Bitcoins are devoid of these disadvantages. They cannot be "printed", and therefore they are not inflationary; on the contrary, their value is increasing because of mining limits. Transfers are made instantly and without commissions. The number of coins on all wallets is transparent, but all the wallets are anonymous. And there is no "ruling power" capable of blocking wallets or confiscating funds from them without permission of the owner.
For these reasons, cryptocurrency has long been outside the legal field, and in some countries, it is still illegal to mine (or even own) it. But the main reason we still don't pay with Bitcoin in shopping malls is not connected with regulators.
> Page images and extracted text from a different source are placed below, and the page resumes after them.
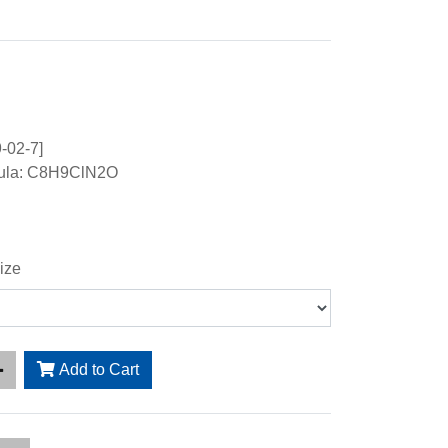
-02-7]
mula: C8H9ClN2O
ize
Add to Cart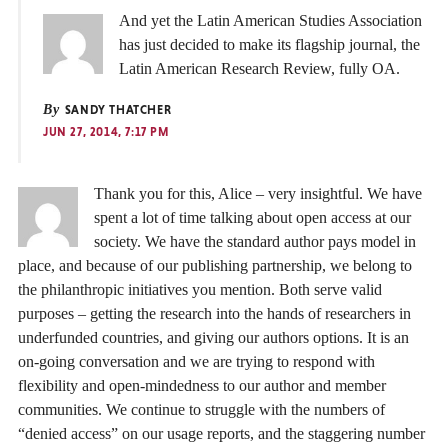
And yet the Latin American Studies Association
has just decided to make its flagship journal, the
Latin American Research Review, fully OA.
By
SANDY THATCHER
JUN 27, 2014, 7:17 PM
Thank you for this, Alice – very insightful. We have
spent a lot of time talking about open access at our
society. We have the standard author pays model in
place, and because of our publishing partnership, we belong to
the philanthropic initiatives you mention. Both serve valid
purposes – getting the research into the hands of researchers in
underfunded countries, and giving our authors options. It is an
on-going conversation and we are trying to respond with
flexibility and open-mindedness to our author and member
communities. We continue to struggle with the numbers of
“denied access” on our usage reports, and the staggering number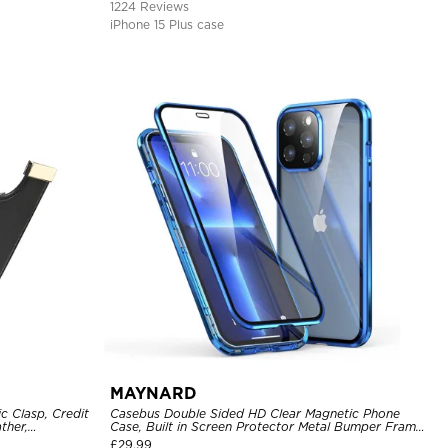
1224 Reviews
iPhone 15 Plus case
MAYNARD
c Clasp, Credit
Casebus Double Sided HD Clear Magnetic Phone
ther,
Case, Built in Screen Protector Metal Bumper Frame
360 Full Protective Cover
£
29.99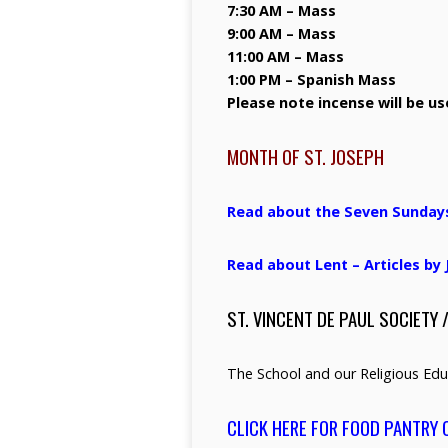
7:30 AM – Mass
9:00 AM – Mass
11:00 AM – Mass
1:00 PM – Spanish Mass
Please note incense will be u
MONTH OF ST. JOSEPH
Read about the Seven Sundays o
Read about Lent – Articles b
ST. VINCENT DE PAUL SOCIETY 
The School and our Religious Edu
CLICK HERE FOR FOOD PANTRY 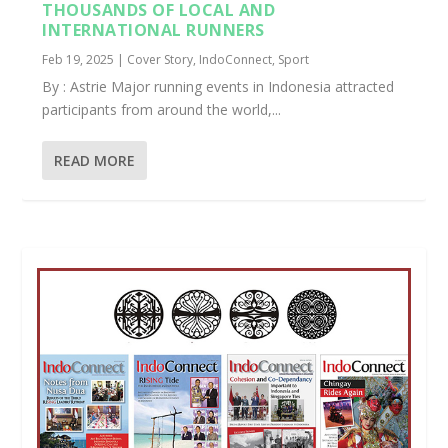
THOUSANDS OF LOCAL AND
INTERNATIONAL RUNNERS
Feb 19, 2025
|
Cover Story
,
IndoConnect
,
Sport
By : Astrie Major running events in Indonesia attracted
participants from around the world,...
READ MORE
Vulnerabilities of the "world currency" theory
In addition to legislative challenges, there are also problems in the Bitcoin ecosystem.
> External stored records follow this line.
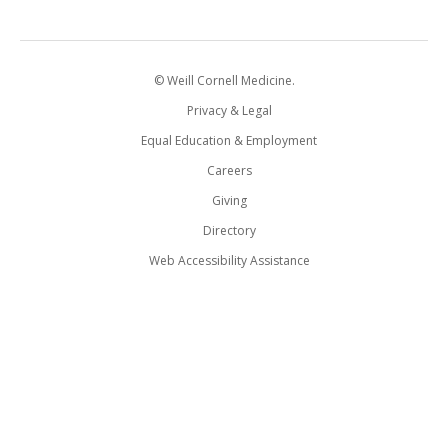
© Weill Cornell Medicine.
Privacy & Legal
Equal Education & Employment
Careers
Giving
Directory
Web Accessibility Assistance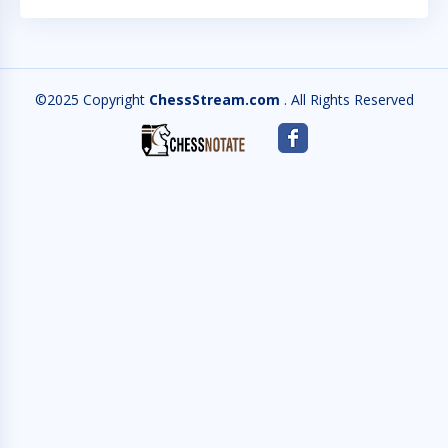
©2025 Copyright
ChessStream.com
. All Rights Reserved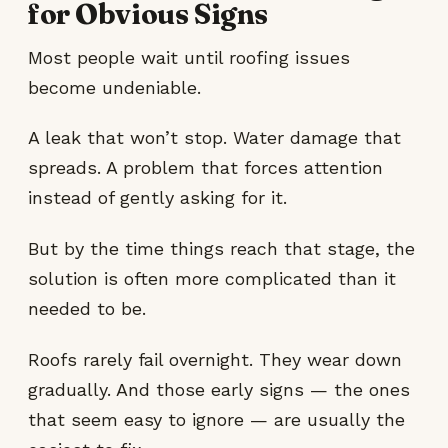
for Obvious Signs
Most people wait until roofing issues
become undeniable.
A leak that won’t stop. Water damage that
spreads. A problem that forces attention
instead of gently asking for it.
But by the time things reach that stage, the
solution is often more complicated than it
needed to be.
Roofs rarely fail overnight. They wear down
gradually. And those early signs — the ones
that seem easy to ignore — are usually the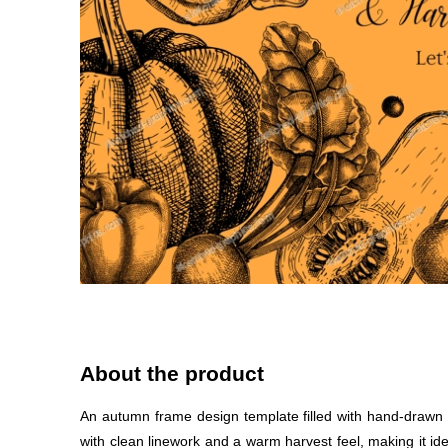
About the product
An autumn frame design template filled with hand-drawn pum
with clean linework and a warm harvest feel, making it id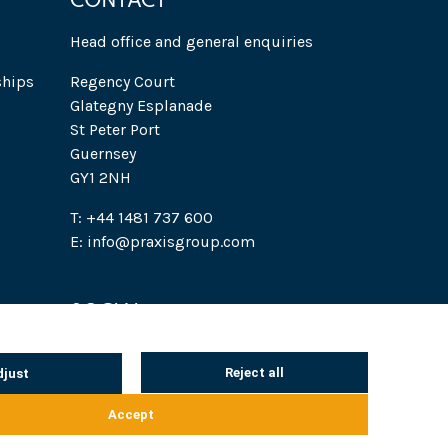
CONTACT
Head office and general enquiries
ships
Regency Court
Glategny Esplanade
St Peter Port
Guernsey
GY1 2NH
T: +44 1481 737 600
E: info@praxisgroup.com
SOCIAL
 Notice
Cookie notice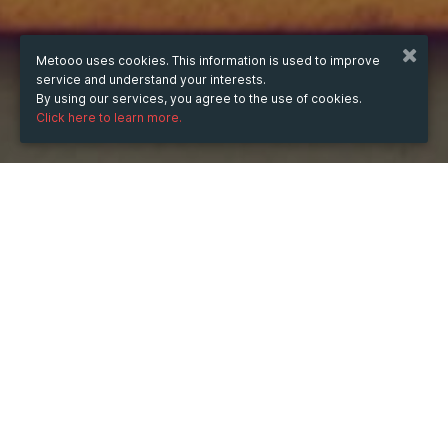
Metooo uses cookies. This information is used to improve
service and understand your interests.
By using our services, you agree to the use of cookies.
Click here to learn more.
WHEN
from
4 Aug 2025
hours
13:22
(UTC +05:30)
to
28 Feb 2026
hours
13:22
(UTC +05:30)
WHERE
India
Show map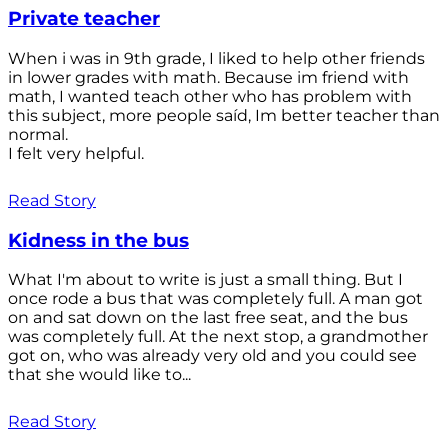
Private teacher
When i was in 9th grade, I liked to help other friends
in lower grades with math. Because im friend with
math, I wanted teach other who has problem with
this subject, more people saíd, Im better teacher than
normal.
I felt very helpful.
Read Story
Kidness in the bus
What I'm about to write is just a small thing. But I
once rode a bus that was completely full. A man got
on and sat down on the last free seat, and the bus
was completely full. At the next stop, a grandmother
got on, who was already very old and you could see
that she would like to...
Read Story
- Volatility. The Bitcoin rate can change up to 10% per day. The fluctuations are influenced by large market players, news, and various events on the network: hardforks, halvings.
- Controversial profitability. Unlike central bank currencies, Bitcoin has no interest rate. Therefore, its profitability is difficult to assess.
- Technical issues. Mining requires an immense amount of energy. If Bitcoin is accepted all over the world, the network will be overloaded, and payments will be made for hours. This is the minus of the proof-of-work consensus algorithm of BTC. But more progressive algorithms are also slower than usual payment systems: Visa and Mastercard.
These factors are holding back the use of Bitcoin as money. But they are not that important for investors. Therefore, in recent years, Bitcoin is often referred to as digital gold and a replacement for the dollar. Perhaps Bitcoin will not become the one money for the whole world, as its creator assumed. But it is increasingly strengthening its position as the world's reserve currency.